On Tuesday morning, Bloomberg reported Roth himself was facing a slew of “woes'' driven by the challenged office sector.

“Roth has missed the bus, and the bus isn’t coming back until 2030 or beyond,” Mitchell Moss, a professor of urban policy at New York University, told the publication in regards to Roth’s vision for the Penn District. 

Recent data on office leasing hasn't been rosy. Across Manhattan, a total of 1.5M SF of office leases were signed in the last month according to Colliers data, marking a nearly 44% decrease from a year ago and a 7.7% drop from March. The activity was slow even for the pandemic era — the average month in 2020 saw nearly 1.6M SF of leases signed, while 2021 and 2022 had averages of 2.1M SF and 2.4M SF, respectively, according to the brokerage.

But Roth took an optimistic tone.

“We think we have seen the peak in work-from-home, more and more CEOs are now requiring their employees back to the office,” he said Tuesday. “With each passing week, the office buildings feel more like 2019, and we believe it's just a matter of time before everyone is back for good. New York City seems to be leading the country in this regard.”

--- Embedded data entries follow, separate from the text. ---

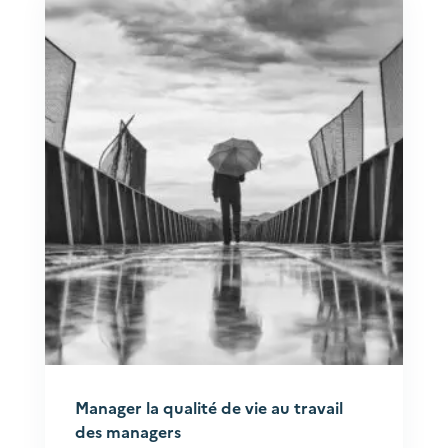
Manager la qualité de vie au travail
des managers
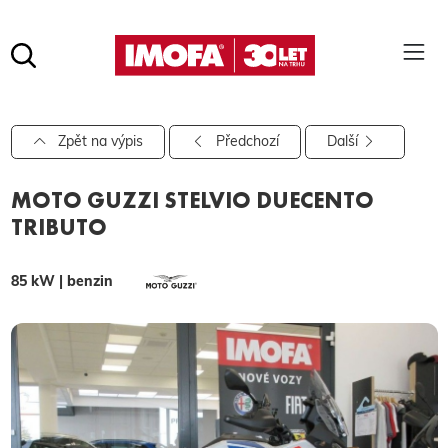
Hledat
(tlačítko)
hledat
Pro vyhledávání zadejte alespoň 3 znaky.
Zpět na výpis
Předchozí
Další
MOTO GUZZI STELVIO DUECENTO
TRIBUTO
85 kW | benzin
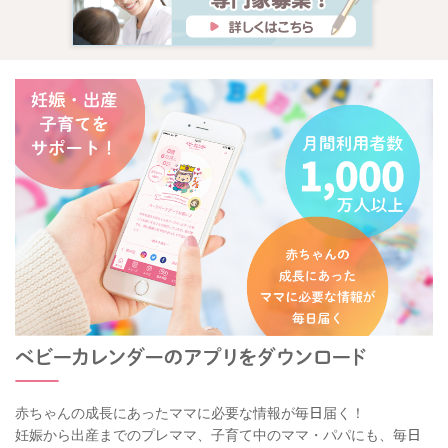
赤ちゃんの成長にあったママに必要な情報が毎日届く！
妊娠から出産までのプレママ、子育て中のママ・パパにも、毎日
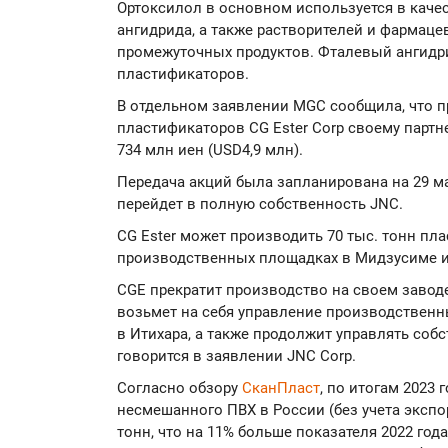
Ортоксилол в основном используется в каче
ангидрида, а также растворителей и фармаце
промежуточных продуктов. Фталевый ангидри
пластификаторов.
В отдельном заявлении MGC сообщила, что п
пластификаторов CG Ester Corp своему партн
734 млн иен (USD4,9 млн).
Передача акций была запланирована на 29 мар
перейдет в полную собственность JNC.
CG Ester может производить 70 тыс. тонн пла
производственных площадках в Мидзусиме и
CGE прекратит производство на своем заводе
возьмет на себя управление производственн
в Итихара, а также продолжит управлять соб
говорится в заявлении JNC Corp.
Согласно обзору
СканПласт
, по итогам 2023 
несмешанного ПВХ в России (без учета экспор
тонн, что на 11% больше показателя 2022 го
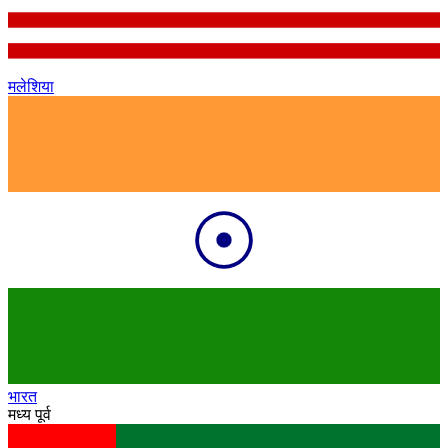
मलेशिया
भारत
मध्य पूर्व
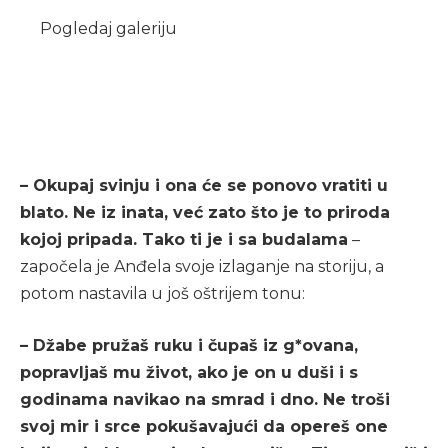
Pogledaj galeriju
– Okupaj svinju i ona će se ponovo vratiti u
blato. Ne iz inata, već zato što je to priroda
kojoj pripada. Tako ti je i sa budalama
–
započela je Anđela svoje izlaganje na storiju, a
potom nastavila u još oštrijem tonu:
– Džabe pružaš ruku i čupaš iz g*ovana,
popravljaš mu život, ako je on u duši i s
godinama navikao na smrad i dno. Ne troši
svoj mir i srce pokušavajući da opereš one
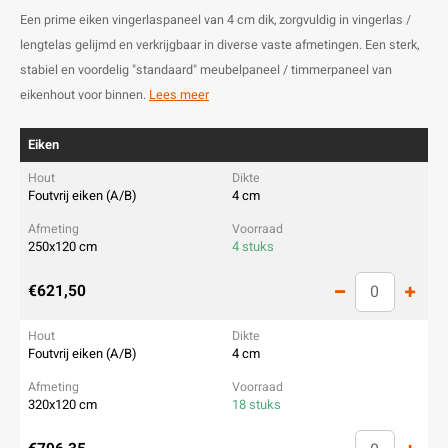
Een prime eiken vingerlaspaneel van 4 cm dik, zorgvuldig in vingerlas /
lengtelas gelijmd en verkrijgbaar in diverse vaste afmetingen. Een sterk,
stabiel en voordelig "standaard" meubelpaneel / timmerpaneel van
eikenhout voor binnen.
Lees meer
Eiken
Foutvrij eiken (A/B)
4 cm
250x120 cm
4 stuks
€621,50
Foutvrij eiken (A/B)
4 cm
320x120 cm
18 stuks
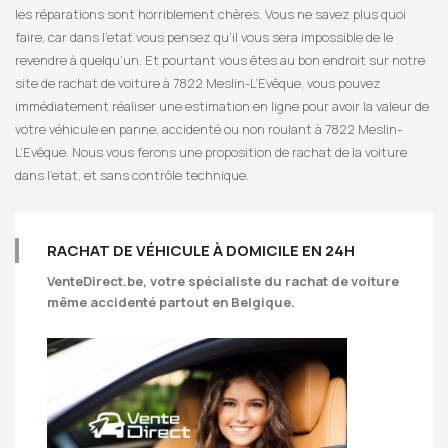
les réparations sont horriblement chères. Vous ne savez plus quoi
faire, car dans l’etat vous pensez qu’il vous sera impossible de le
revendre à quelqu’un. Et pourtant vous êtes au bon endroit sur notre
site de rachat de voiture à 7822 Meslin-L’Evêque, vous pouvez
immédiatement réaliser une estimation en ligne pour avoir la valeur de
votre véhicule en panne, accidenté ou non roulant à 7822 Meslin-
L’Evêque. Nous vous ferons une proposition de rachat de la voiture
dans l’etat, et sans contrôle technique.
RACHAT DE VÉHICULE À DOMICILE EN 24H
VenteDirect.be
, votre spécialiste du rachat de voiture
même accidenté partout en Belgique.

Vornado last week said it won’t pay owners of its common shares dividends for the rest of 2023.

“A complete suspension this early in the year suggests more going on inside 888 Seventh Avenue than the Street appreciates,” Piper Sandler Managing Director Alexander Goldfarb wrote in a client report, in reference to Vornado's headquarters.

Roth, however, described the move as a “logical” one, adding that, over the last 10 years, the firm has paid out $5.1B in regular dividends. 

“Simply stated, we are going on offense," he said. 

The firm also plans to repurchase as much as $200M of its outstanding common shares through a new share repurchase program. Its stock price had fallen by 5% in intraday trading on Tuesday to under $14 per share and is down roughly 34% from the start of the year. Its value pales in comparison to its pre-pandemic price north of $67 per share.

“I have resisted buybacks for years and years … I believe my resistance was logical and fact-based,” Roth said. “But since last quarter's dividend announcements and this quarter's dividend announcement, our stock prices declined 35% from a low level to an even lower level, seeing value in the stock and an opportunity to create shareholder value."